It may but likely will not.
IMO, this is often used as justification to do as we desire, without giving serious consideration to the following part:
35.There may be times when a Catholic who rejects a candidate’s unacceptable position even on policies promoting an intrinsically evil act may reasonably decide to vote for that candidate for other morally grave reasons. Voting in this way would be permissible only for truly grave moral reasons, not to advance narrow interests or partisan preferences or to ignore a fundamental moral evil:
Note the emphasis on the word “may.” This implies possible, but not common. The Church defines grave for us.
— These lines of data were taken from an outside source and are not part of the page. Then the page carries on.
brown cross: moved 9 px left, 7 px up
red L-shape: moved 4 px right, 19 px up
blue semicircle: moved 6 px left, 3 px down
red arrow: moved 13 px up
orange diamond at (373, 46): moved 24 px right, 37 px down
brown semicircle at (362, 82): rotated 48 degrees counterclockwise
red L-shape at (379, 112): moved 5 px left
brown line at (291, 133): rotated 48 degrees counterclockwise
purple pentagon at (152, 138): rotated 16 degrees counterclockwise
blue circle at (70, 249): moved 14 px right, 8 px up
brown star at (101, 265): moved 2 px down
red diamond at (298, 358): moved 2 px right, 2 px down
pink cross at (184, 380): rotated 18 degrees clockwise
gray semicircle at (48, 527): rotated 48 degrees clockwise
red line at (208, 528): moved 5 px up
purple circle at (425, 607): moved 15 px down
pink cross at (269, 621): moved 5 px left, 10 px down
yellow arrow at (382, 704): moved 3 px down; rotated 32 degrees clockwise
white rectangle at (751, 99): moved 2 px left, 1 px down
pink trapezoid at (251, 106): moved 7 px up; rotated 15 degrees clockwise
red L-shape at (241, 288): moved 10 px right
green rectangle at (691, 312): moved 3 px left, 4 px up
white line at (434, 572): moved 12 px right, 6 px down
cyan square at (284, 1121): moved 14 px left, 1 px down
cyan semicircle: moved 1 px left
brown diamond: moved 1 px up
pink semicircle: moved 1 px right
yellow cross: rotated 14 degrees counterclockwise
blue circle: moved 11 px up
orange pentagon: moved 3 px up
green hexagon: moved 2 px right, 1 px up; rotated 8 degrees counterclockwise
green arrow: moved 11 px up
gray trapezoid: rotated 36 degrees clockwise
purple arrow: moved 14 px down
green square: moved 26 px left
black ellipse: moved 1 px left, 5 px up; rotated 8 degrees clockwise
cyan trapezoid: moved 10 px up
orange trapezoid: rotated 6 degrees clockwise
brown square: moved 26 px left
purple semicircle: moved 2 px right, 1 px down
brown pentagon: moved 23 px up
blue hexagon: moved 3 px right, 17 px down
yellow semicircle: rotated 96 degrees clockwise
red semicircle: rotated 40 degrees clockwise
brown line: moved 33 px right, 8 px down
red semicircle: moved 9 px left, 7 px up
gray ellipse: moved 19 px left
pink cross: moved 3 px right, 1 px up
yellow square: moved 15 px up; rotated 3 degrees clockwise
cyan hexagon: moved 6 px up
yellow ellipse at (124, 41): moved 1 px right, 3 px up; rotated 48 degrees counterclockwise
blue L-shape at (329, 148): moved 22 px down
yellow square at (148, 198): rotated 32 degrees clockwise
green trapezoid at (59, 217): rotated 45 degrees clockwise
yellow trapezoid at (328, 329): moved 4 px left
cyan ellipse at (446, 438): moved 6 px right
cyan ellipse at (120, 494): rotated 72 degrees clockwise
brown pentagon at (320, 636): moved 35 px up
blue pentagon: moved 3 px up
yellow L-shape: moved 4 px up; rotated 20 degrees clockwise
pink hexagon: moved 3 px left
What the good Father did was clarify what the Catechism says, not suggest how loosely this can be applied, or whether or not it applies in this case (or ever has in history).
The Church is not going to say “vote for X.” As with most moral matters, She has given us AMPLE (name removed by moderator)ut on how to properly form and discern the right decisions. We still have free will, and there will always be Catholics who discern, just as there will always be Catholics who use the excerpt as a license to vote for who they really wanted anyway. There is no way to avoid the abuse of this wonderful guidance, but that is on the voter, not the Catechism. Ultimately God knows what is in their heart, and whether or not they were sincere, or simply hiding behind words on paper (the very issue with being too doctrinal and legalistic the Proper just spoke of - “see, technically, if you read the words, I am correct!”). God’s intent is more than words on a page.